Saturday, December 7, 2013

Salesforce loses money, but masters art of dist…

Enterprise software is not a sexy business. They say you can put lipstick on a pig, but good luck gussying up terms like "customer relationship management" (CRM) and "enterprise resource planning" (ERP). The digestive functions of large corporations are important, and everyone benefits when they go smoothly; but usually, the less said about them the better.

So it's odd that Salesforce.com's annual conference has grown into such a big deal; the most recent one attracted more than 130,000 visitors. It's even stranger that Dreamforce has become so hip. This year it featured Alec Baldwin and Green Day – bad-boy actors and bad-boy bands. There were supermodels and prime ministers. There was a dress code.

Chalk it up to salesmanship. Last year's theme was "the Social Enterprise," a concept that appealed to everyone but Salesforce's clients. This year's campaign slogan was "the Internet of Customers." Subject matter included mobile devices, Big Data, gender bias in the workplace – anything but customer relationship management.

Which is to say that Dreamforce was all lipstick, no pig.

In that respect it was similar to a 3Q earnings season in which enterprise cloud firms concealed their losses with a smokescreen of buzzwords. During Salesforce's quarterly conference call, CEO Marc Benioff couldn't stop talking about his company's new mobile platform. He told analysts that he runs the entire company from his iPhone 5, and he informed them that "the world has changed. It's gone cloud, it's gone social, it's gone mobile and it's gone connected." When a representative from Goldman Sachs (NYSE:GS) asked him when we might expect profits from this brave new world, Benioff spoke vaguely of a "balance" between profits and growth -- an either/or proposition peculiar to cloud companies.

For its part, Netsuite focused on its acquisition of TribeHR -- for an undisclosed sum -- and something it calls "social HR." Workday talked about its new Big Data Analytics product, and recruiting software ! built "from a mobile perspective." Neither wanted to discuss net losses of $17 and $48 million, respectively, any more than Salesforce wanted to address a $124 million deficit. Netsuite and Salesforce both saw operating margins deteriorate year-over-year. Workday enjoyed some improvement, but remains the worst performer of the three.

These companies are adamant that the cloud is the future of enterprise software. Benioff compared legacy competitors like Oracle and SAP to Microsoft's Steve Ballmer, calling them "representative of the past." Netsuite's CEO argued that "the enterprise on-premise product is sort of like the flip phone of software." Both examples were colorful, and neither had anything to do with enterprise software.
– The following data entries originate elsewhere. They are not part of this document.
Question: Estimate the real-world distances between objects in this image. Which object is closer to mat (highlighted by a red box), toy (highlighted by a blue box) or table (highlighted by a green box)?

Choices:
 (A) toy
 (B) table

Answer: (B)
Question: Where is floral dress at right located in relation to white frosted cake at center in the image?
If a Web-based approach is better for corporate IT -- and in many cases it probably is -- then we should be able to discuss it without diversionary references to buzzy consumer technologies like mobile and social. If enterprise cloud companies have a clear advantage, then their first priority should be to explain to investors why a superior product requires inferior margins. The flip phone might be dying, but it's not because Apple took a loss on the iPhone.
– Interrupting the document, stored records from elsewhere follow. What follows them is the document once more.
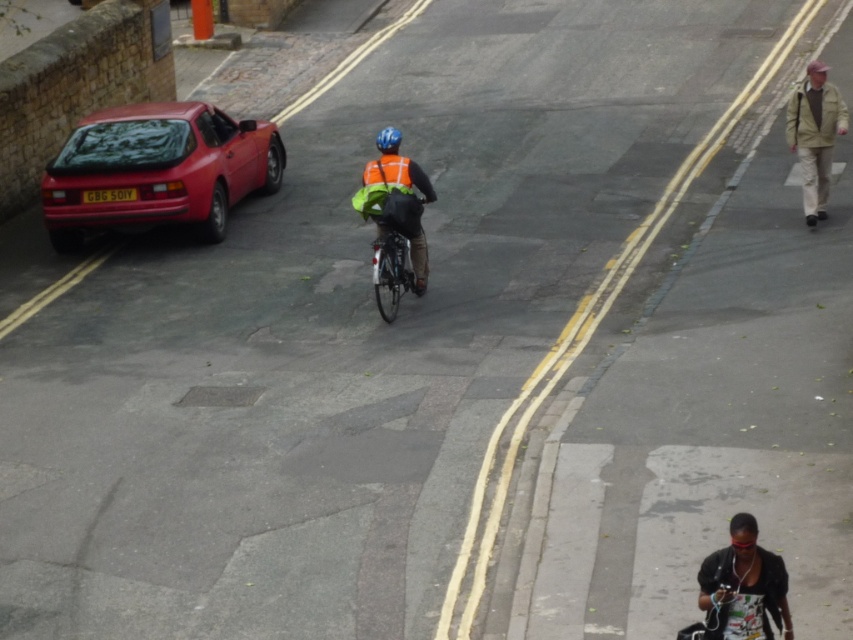 Question: Does black fabric headphones at lower right appear under blue matte helmet at center?

Choices:
 (A) no
 (B) yes

Answer: (B)

Question: Which point is farther to the camera?

Choices:
 (A) orange reflective safety vest at center
 (B) green reflective fabric bicycle at center
 (C) black fabric headphones at lower right

Answer: (A)

Question: Does reflective orange vest at center appear on the left side of orange reflective safety vest at center?

Choices:
 (A) yes
 (B) no

Answer: (B)

Question: Which point is farther from the camera taking this photo?

Choices:
 (A) (140, 193)
 (B) (389, 161)
 (C) (410, 288)
 (D) (392, 161)

Answer: (A)

Question: Can you confirm if shiny red car at left is thinner than blue matte helmet at center?

Choices:
 (A) yes
 (B) no

Answer: (B)

Question: Which object is the farthest from the blue matte helmet at center?

Choices:
 (A) shiny red car at left
 (B) orange reflective safety vest at center
 (C) black fabric headphones at lower right
 (D) khaki jacket at upper right

Answer: (C) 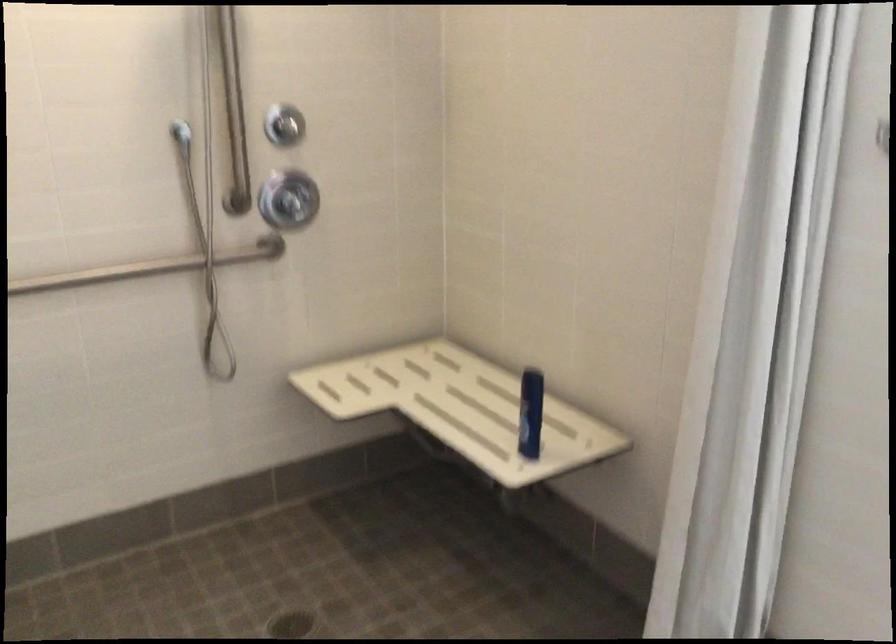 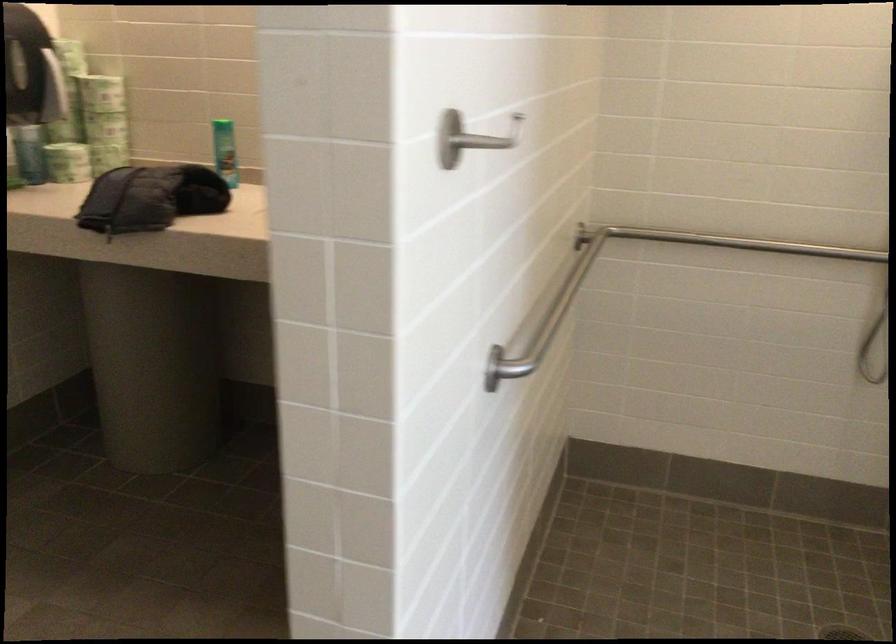 Question: The camera is either moving clockwise (left) or counter-clockwise (right) around the object. The first image is from the beginning of the video and the second image is from the end. Is the camera moving left or right when shooting the video?

Choices:
 (A) Left
 (B) Right

Answer: (B)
If they were discussing their core products, these companies might tell us -- and every so often, they do tell us -- that the cloud's advantage lies in commoditization and integration. At one time, Salesforce offered a commodity CRM product that played nicely with other cloud software. Workday did something similar with HCM (human capital management). Instead of buying a farm, you could rent a cow from here, a chicken from there -- whatever you wanted, from whomever you preferred. As Netsuite's CFO put it during his company's conference call, "Cloud vendors all are looking to interoperate to make customers' lives easier, and that really is the key message."
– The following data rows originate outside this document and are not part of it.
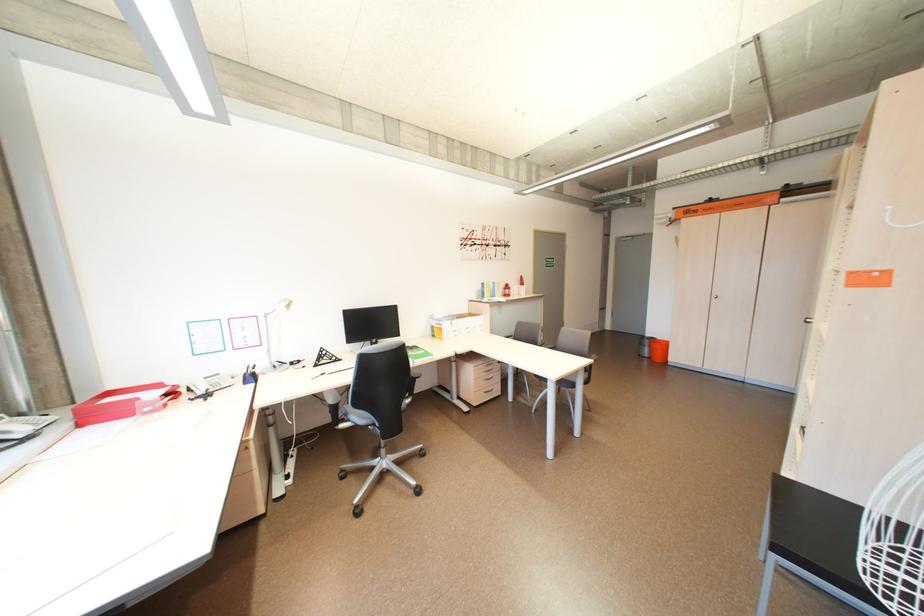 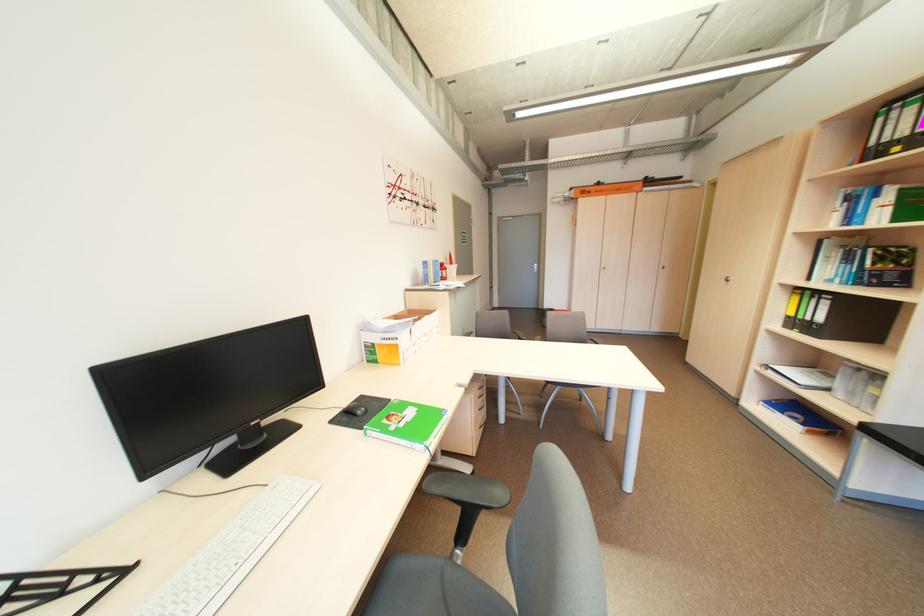 Where in the second image is the point corresponding to [450,330] from the first image?

(406, 347) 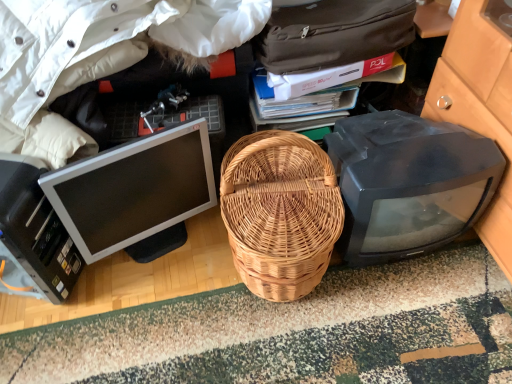 Where is `vacant space to the left of natural wicker picnic basket at center`? The image size is (512, 384). vacant space to the left of natural wicker picnic basket at center is located at coordinates (169, 291). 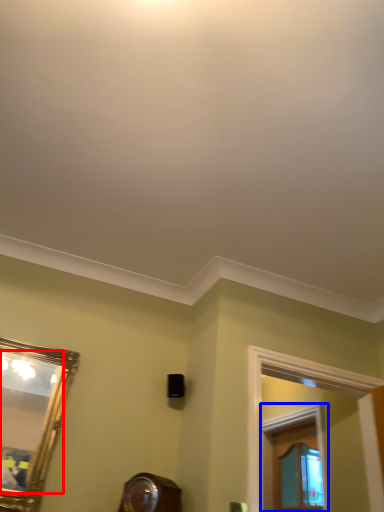 Question: Which object is further to the camera taking this photo, mirror (highlighted by a red box) or window frame (highlighted by a blue box)?

Choices:
 (A) mirror
 (B) window frame

Answer: (B) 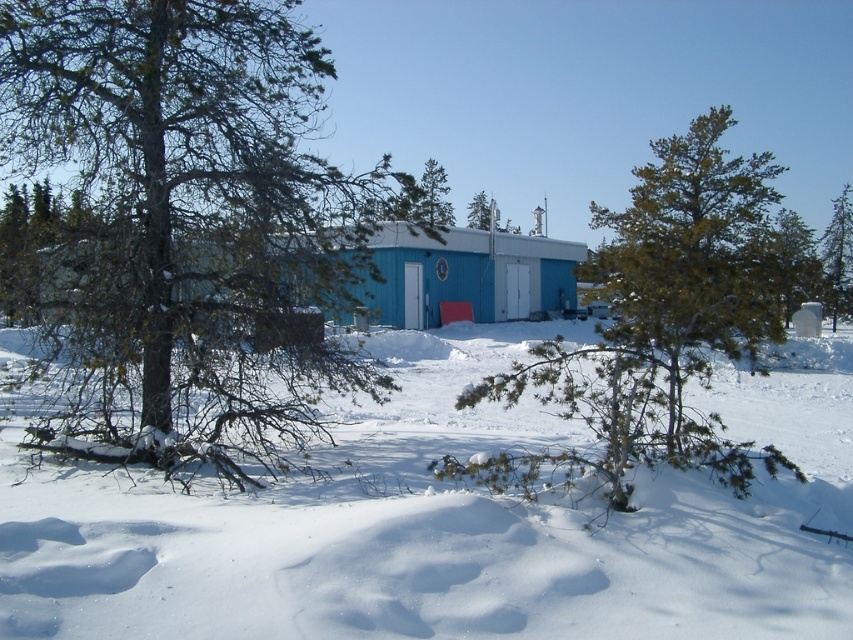 Question: Does white fluffy snow at center have a lesser width compared to green matte tree at upper right?

Choices:
 (A) yes
 (B) no

Answer: (B)

Question: Does blue matte building at center have a larger size compared to green textured tree at right?

Choices:
 (A) no
 (B) yes

Answer: (A)

Question: Which is nearer to the green matte tree at center?

Choices:
 (A) green textured tree at center
 (B) white fluffy snow at center

Answer: (A)

Question: Which point is closer to the camera?

Choices:
 (A) white fluffy snow at center
 (B) green matte tree at center
 (C) green textured tree at right

Answer: (A)

Question: Which object appears closest to the camera in this image?

Choices:
 (A) green matte tree at center
 (B) blue matte building at center

Answer: (B)

Question: Does green textured tree at right appear over green matte tree at center?

Choices:
 (A) yes
 (B) no

Answer: (B) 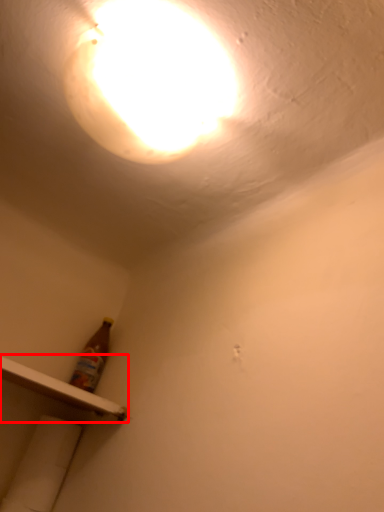 Question: Considering the relative positions of shelf (annotated by the red box) and lamp in the image provided, where is shelf (annotated by the red box) located with respect to the staircase?

Choices:
 (A) left
 (B) right

Answer: (A)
Except it's not. The key message is revenue growth, and integration has been sacrificed in order to achieve it. Cloud vendors have expanded and acquired! their wa! y into new markets in an attempt to get their hands in as many cookie jars as possible. For Workday, this meant introducing a financial services product that competes directly with Netsuite. For Netsuite, it meant an acquisition of TribeHR that butts up against Workday's business. Netsuite has pursued Salesforce into social, and in an attempt to offer a "suite" of its own, Salesforce has partnered with Workday for HCM -- even as it builds an HR product of its own called Work.com.

Choose-want-you-want has deteriorated into pick-your-side, and cloud vendors are abandoning the openness that made them so attractive in the first place. The rise of proprietary app stores like Force.com only highlights the Napoleonic ambitions at play as firms compete to become platforms rather than equal citizens in the world of corporate IT.

Of course, this makes them pretty similar to traditional enterprise software companies like Oracle and SAP, which in turn have embraced a cloud distribution model. Despite all rhetoric to the contrary, the big difference between these groups is now something we're not talking about – the fact that Oracle makes money and Salesforce does not.